Dax-Konzern will Gesetzesverstöße durch mehr Kontrolle verhindern

aschheim /DPA/RTR - Nach den Kursgewittern der vergangenen Monate will der Dax-Konzern Wirecard Börsenspekulanten keine Angriffsflächen mehr bieten. Vorstandschef Markus Braun räumte bei der Bilanzvorlage Qualitätsmängel in der Buchhaltung des kleinen Geschäftsbereichs Software und Softwarelizenzen ein, nicht jedoch kriminelle Absichten der beteiligten Mitarbeiter in Singapur: „Wir haben keinerlei Anzeichen für vorsätzliches Verhalten gefunden.“

Eine Taskforce soll sicherstellen, dass sich Verstöße nicht wiederholen. Ungeachtet dessen geht die Spitze des mit zwei Milliarden Euro Umsatz kleinsten Dax-Konzerns von rekordverdächtigem Wachstum in den nächsten Jahren aus. Negativberichte der Londoner „Financial Times“ („FT“) über Falsch- und Fehlbuchungen von Wirecard-Mitarbeitern in Singapur hatten dramatische Kursverluste der Aktie zur Folge.

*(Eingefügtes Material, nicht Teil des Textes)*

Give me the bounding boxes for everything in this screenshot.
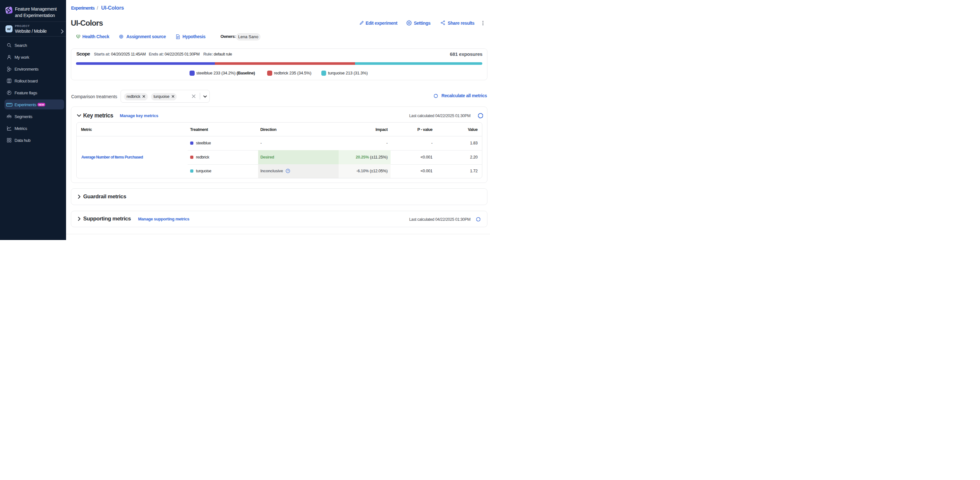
svg-text:?: ? (287, 170, 289, 172)
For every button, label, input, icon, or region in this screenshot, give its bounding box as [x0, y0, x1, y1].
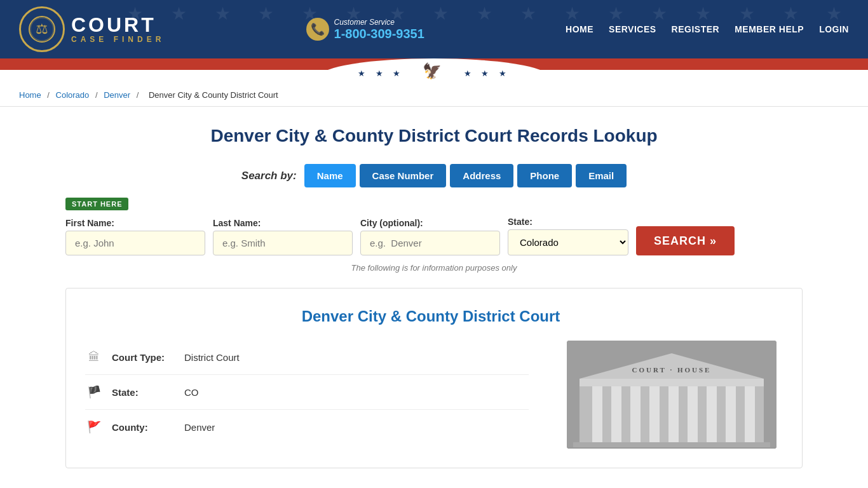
search-button[interactable]: SEARCH »: [636, 226, 735, 255]
city-label: City (optional):: [360, 218, 500, 228]
svg-rect-15: [580, 379, 764, 386]
breadcrumb-sep-1: /: [47, 90, 51, 100]
court-type-label: Court Type:: [112, 352, 175, 363]
phone-icon: 📞: [306, 18, 329, 41]
customer-service: 📞 Customer Service 1-800-309-9351: [306, 18, 424, 41]
state-value: CO: [184, 387, 199, 398]
breadcrumb-denver[interactable]: Denver: [104, 90, 130, 100]
svg-rect-9: [668, 385, 679, 442]
nav-home[interactable]: HOME: [566, 24, 593, 34]
svg-rect-13: [745, 385, 755, 442]
cs-number: 1-800-309-9351: [334, 27, 424, 41]
court-type-value: District Court: [184, 352, 240, 363]
logo-court-label: COURT: [71, 15, 165, 35]
cs-text: Customer Service 1-800-309-9351: [334, 18, 424, 41]
court-type-icon: 🏛: [85, 351, 103, 364]
state-label: State:: [508, 217, 628, 227]
svg-rect-12: [726, 385, 736, 442]
page-title: Denver City & County District Court Reco…: [65, 126, 803, 146]
county-value: Denver: [184, 422, 215, 433]
tab-address[interactable]: Address: [450, 164, 513, 187]
state-group: State: Colorado Alabama California: [508, 217, 628, 255]
eagle-banner: ★ ★ ★ 🦅 ★ ★ ★: [0, 58, 868, 84]
last-name-input[interactable]: [213, 231, 353, 255]
breadcrumb: Home / Colorado / Denver / Denver City &…: [0, 84, 868, 107]
nav-login[interactable]: LOGIN: [819, 24, 849, 34]
court-info-row: 🏛 Court Type: District Court 🏴 State: CO…: [85, 341, 776, 449]
logo-link[interactable]: ⚖ COURT CASE FINDER: [19, 6, 165, 52]
courthouse-image: COURT · HOUSE: [567, 341, 776, 449]
search-by-row: Search by: Name Case Number Address Phon…: [65, 164, 803, 187]
state-icon: 🏴: [85, 385, 103, 399]
svg-rect-10: [688, 385, 698, 442]
eagle-banner-inner: ★ ★ ★ 🦅 ★ ★ ★: [320, 58, 548, 81]
breadcrumb-home[interactable]: Home: [19, 90, 41, 100]
logo-circle: ⚖: [19, 6, 65, 52]
courthouse-svg: COURT · HOUSE: [567, 341, 776, 449]
court-details: 🏛 Court Type: District Court 🏴 State: CO…: [85, 341, 529, 444]
search-by-label: Search by:: [241, 170, 297, 182]
last-name-label: Last Name:: [213, 218, 353, 228]
breadcrumb-sep-3: /: [137, 90, 141, 100]
info-note: The following is for information purpose…: [65, 263, 803, 273]
court-type-item: 🏛 Court Type: District Court: [85, 341, 529, 375]
court-state-item: 🏴 State: CO: [85, 375, 529, 410]
logo-icon: ⚖: [28, 15, 56, 43]
svg-rect-11: [707, 385, 717, 442]
last-name-group: Last Name:: [213, 218, 353, 255]
breadcrumb-current: Denver City & County District Court: [149, 90, 278, 100]
first-name-group: First Name:: [65, 218, 205, 255]
tab-case-number[interactable]: Case Number: [360, 164, 447, 187]
court-card-title: Denver City & County District Court: [85, 308, 776, 325]
state-label-detail: State:: [112, 387, 175, 398]
state-select[interactable]: Colorado Alabama California: [508, 229, 628, 255]
breadcrumb-colorado[interactable]: Colorado: [56, 90, 90, 100]
search-form: First Name: Last Name: City (optional): …: [65, 217, 803, 255]
logo-text: COURT CASE FINDER: [71, 15, 165, 44]
breadcrumb-sep-2: /: [95, 90, 100, 100]
cs-label: Customer Service: [334, 18, 424, 27]
svg-text:⚖: ⚖: [36, 21, 48, 37]
nav-services[interactable]: SERVICES: [609, 24, 656, 34]
city-group: City (optional):: [360, 218, 500, 255]
first-name-input[interactable]: [65, 231, 205, 255]
eagle-stars-left: ★ ★ ★ 🦅 ★ ★ ★: [358, 62, 510, 80]
start-here-badge: START HERE: [65, 198, 128, 210]
logo-case-finder-label: CASE FINDER: [71, 35, 165, 44]
county-label: County:: [112, 422, 175, 433]
county-icon: 🚩: [85, 420, 103, 434]
svg-rect-6: [611, 385, 621, 442]
svg-rect-18: [567, 447, 776, 449]
court-county-item: 🚩 County: Denver: [85, 410, 529, 444]
svg-rect-7: [630, 385, 641, 442]
court-card: Denver City & County District Court 🏛 Co…: [65, 288, 803, 468]
tab-email[interactable]: Email: [576, 164, 627, 187]
city-input[interactable]: [360, 231, 500, 255]
nav-member-help[interactable]: MEMBER HELP: [735, 24, 804, 34]
tab-phone[interactable]: Phone: [517, 164, 572, 187]
tab-name[interactable]: Name: [304, 164, 356, 187]
svg-text:COURT · HOUSE: COURT · HOUSE: [632, 366, 712, 374]
main-content: Denver City & County District Court Reco…: [53, 107, 815, 481]
nav-register[interactable]: REGISTER: [672, 24, 720, 34]
site-header: ⚖ COURT CASE FINDER 📞 Customer Service 1…: [0, 0, 868, 58]
svg-rect-5: [592, 385, 602, 442]
svg-rect-8: [649, 385, 660, 442]
main-nav: HOME SERVICES REGISTER MEMBER HELP LOGIN: [566, 24, 849, 34]
first-name-label: First Name:: [65, 218, 205, 228]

Die von Wirecard in Auftrag gegebene Untersuchung einer Singapurer Anwaltskanzlei ergab, dass es in dem südostasiatischen Inselstaat Gesetzesverstöße gegen Bilanzierungsvorschriften im einstelligen Millionenbereich gab; aber weniger gravierend als in den „FT“-Berichten dargestellt. Im Geschäftsbericht erteilten die Wirtschaftsprüfer Wirecard ein uneingeschränktes Testat für 2018. Die Ergebnisse der Untersuchungen erforderten keine Korrekturen an den Geschäftszahlen, schrieben die Prüfer von EY. Es sei aber nicht ausgeschlossen, dass sich das infolge der laufenden Ermittlungen der Behörden in Singapur ändern könnte.

Sowohl die Münchner Staatsanwaltschaft als auch die Finanzaufsicht Bafin gehen davon aus, dass es eine gezielte – und illegale – Attacke von Börsenspekulanten gab, und haben daher Ermittlungen eingeleitet. „Haben wir Fehler gemacht? Natürlich“, sagte Braun. Hauptgeschäft von Wirecard ist die Abwicklung bargeldlosen Bezahlens sowohl online als auch in Geschäften. Das auf der Wirecard-Plattform abgewickelte Transaktionsvolumen stieg 2018 um gut 37 Prozent auf 124,9 Milliarden Euro. Davon zieht Wirecard Gebühren für die Abwicklung und Absicherung ein. In diesem Jahr rechnet das Unternehmen damit, den operativen Gewinn von 560 auf 740 bis 800 Millionen Euro steigern zu können. Das wäre erneut ein Plus von einem Drittel oder mehr.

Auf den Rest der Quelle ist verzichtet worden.